▶ _Directions_
State how many lines of the records include the word "toujours"; the reply is that number alone.

::: Data supplied :::

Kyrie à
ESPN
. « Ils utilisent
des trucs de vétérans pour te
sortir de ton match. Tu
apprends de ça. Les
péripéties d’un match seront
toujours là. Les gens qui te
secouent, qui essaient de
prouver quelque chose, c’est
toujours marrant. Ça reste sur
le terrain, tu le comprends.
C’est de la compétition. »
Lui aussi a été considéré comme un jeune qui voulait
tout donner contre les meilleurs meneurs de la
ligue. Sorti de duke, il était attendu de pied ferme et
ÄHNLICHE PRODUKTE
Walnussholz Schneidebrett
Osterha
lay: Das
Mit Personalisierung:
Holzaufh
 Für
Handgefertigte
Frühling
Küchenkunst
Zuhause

:::
::: Data supplied :::

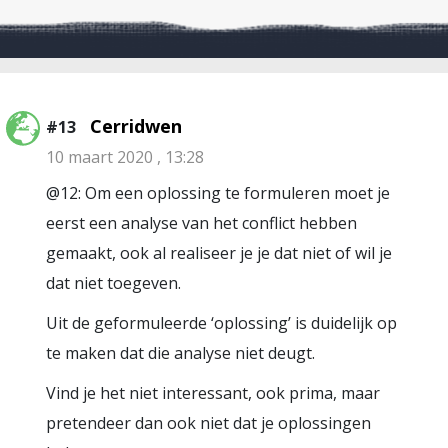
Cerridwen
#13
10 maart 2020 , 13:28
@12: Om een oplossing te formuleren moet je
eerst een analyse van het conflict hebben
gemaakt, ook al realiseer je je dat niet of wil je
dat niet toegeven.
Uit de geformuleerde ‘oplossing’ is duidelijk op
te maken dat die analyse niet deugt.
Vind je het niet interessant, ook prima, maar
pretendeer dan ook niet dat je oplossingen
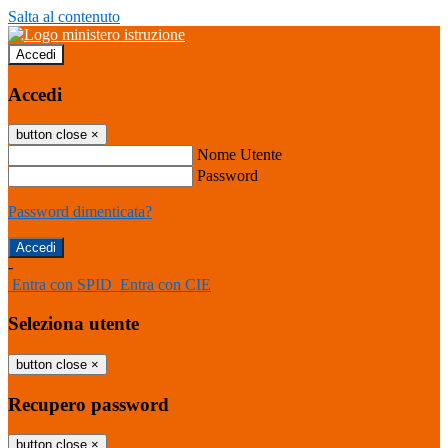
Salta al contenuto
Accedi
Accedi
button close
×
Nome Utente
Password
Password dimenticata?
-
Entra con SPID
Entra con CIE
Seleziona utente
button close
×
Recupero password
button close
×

:::
::: Data supplied :::

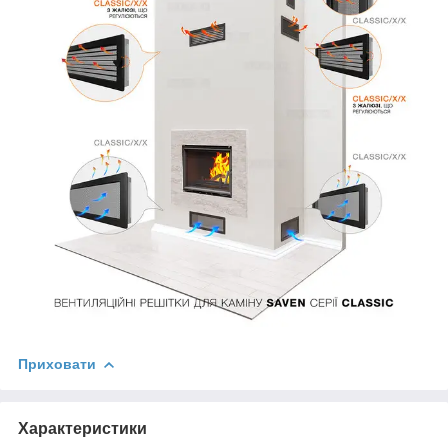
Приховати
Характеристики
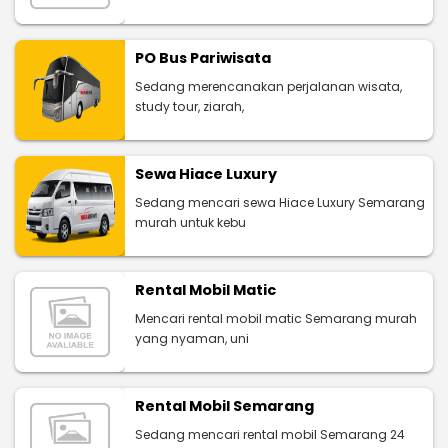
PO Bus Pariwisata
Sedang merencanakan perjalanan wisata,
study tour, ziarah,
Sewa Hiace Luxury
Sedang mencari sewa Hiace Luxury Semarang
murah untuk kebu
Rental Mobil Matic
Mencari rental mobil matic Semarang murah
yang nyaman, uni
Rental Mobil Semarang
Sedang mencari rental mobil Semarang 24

:::

▶ _Response for this exercise_
2